══ Provided information ══

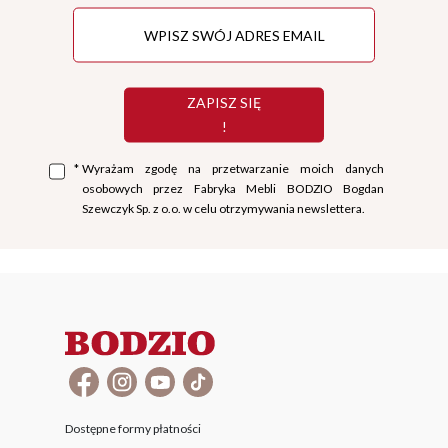
ZAPISZ SIĘ
!
*
Wyrażam zgodę na przetwarzanie moich danych
osobowych przez Fabryka Mebli BODZIO Bogdan
Szewczyk Sp. z o.o. w celu otrzymywania newslettera.
Dostępne formy płatności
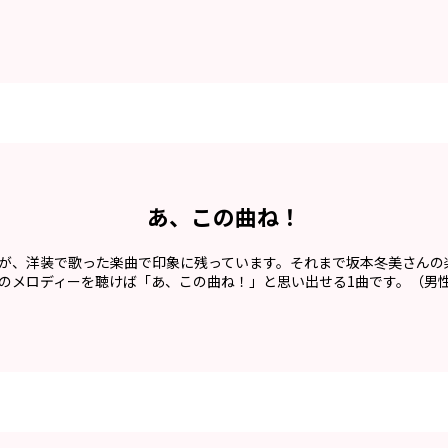
あ、この曲ね！
が、洋装で歌った楽曲で印象に残っています。それまで坂本冬美さんの
のメロディーを聴けば「あ、この曲ね！」と思い出せる1曲です。（男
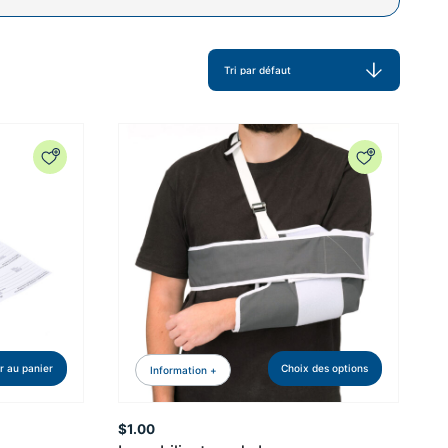
r au panier
Choix des options
Information +
$
1.00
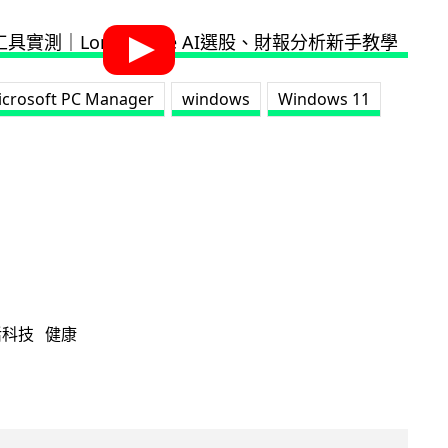
icrosoft PC Manager
windows
Windows 11
活科技
健康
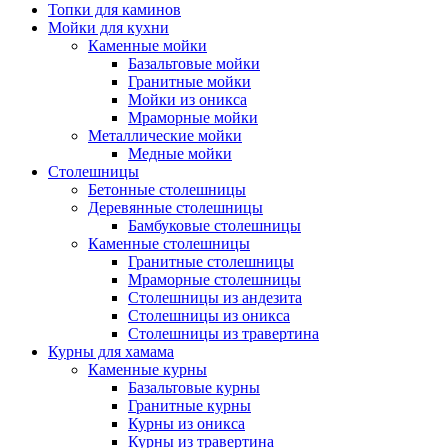
Топки для каминов
Мойки для кухни
Каменные мойки
Базальтовые мойки
Гранитные мойки
Мойки из оникса
Мраморные мойки
Металлические мойки
Медные мойки
Столешницы
Бетонные столешницы
Деревянные столешницы
Бамбуковые столешницы
Каменные столешницы
Гранитные столешницы
Мраморные столешницы
Столешницы из андезита
Столешницы из оникса
Столешницы из травертина
Курны для хамама
Каменные курны
Базальтовые курны
Гранитные курны
Курны из оникса
Курны из травертина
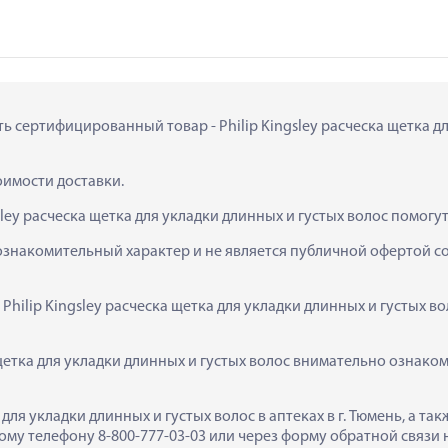
ть сертифицированный товар - Philip Kingsley расческа щетка для
тоимости доставки.
sley расческа щетка для укладки длинных и густых волос помогу
ознакомительный характер и не является публичной офертой сог
 Philip Kingsley расческа щетка для укладки длинных и густых в
щетка для укладки длинных и густых волос внимательно ознаком
а для укладки длинных и густых волос в аптеках в г. Тюмень, а 
му телефону 8-800-777-03-03 или через форму обратной связи н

═══

Task to carry out:
Quote the material in full and exactly; do not carry over its pictures.

Reply to the exercise:
ZAPISZ SIĘ
!
*
Wyrażam zgodę na przetwarzanie moich danych
osobowych przez Fabryka Mebli BODZIO Bogdan
Szewczyk Sp. z o.o. w celu otrzymywania newslettera.
Dostępne formy płatności
あ、この曲ね！
が、洋装で歌った楽曲で印象に残っています。それまで坂本冬美さんの
のメロディーを聴けば「あ、この曲ね！」と思い出せる1曲です。（男
r au panier
Choix des options
Information +
$
1.00
icrosoft PC Manager
windows
Windows 11
活科技
健康
Топки для каминов
Мойки для кухни
Каменные мойки
Базальтовые мойки
Гранитные мойки
Мойки из оникса
Мраморные мойки
Металлические мойки
Медные мойки
Столешницы
Бетонные столешницы
Деревянные столешницы
Бамбуковые столешницы
Каменные столешницы
Гранитные столешницы
Мраморные столешницы
Столешницы из андезита
Столешницы из оникса
Столешницы из травертина
Курны для хамама
Каменные курны
Базальтовые курны
Гранитные курны
Курны из оникса
Курны из травертина
ть сертифицированный товар - Philip Kingsley расческа щетка для
тоимости доставки.
sley расческа щетка для укладки длинных и густых волос помогу
ознакомительный характер и не является публичной офертой сог
 Philip Kingsley расческа щетка для укладки длинных и густых в
щетка для укладки длинных и густых волос внимательно ознаком
а для укладки длинных и густых волос в аптеках в г. Тюмень, а 
му телефону 8-800-777-03-03 или через форму обратной связи н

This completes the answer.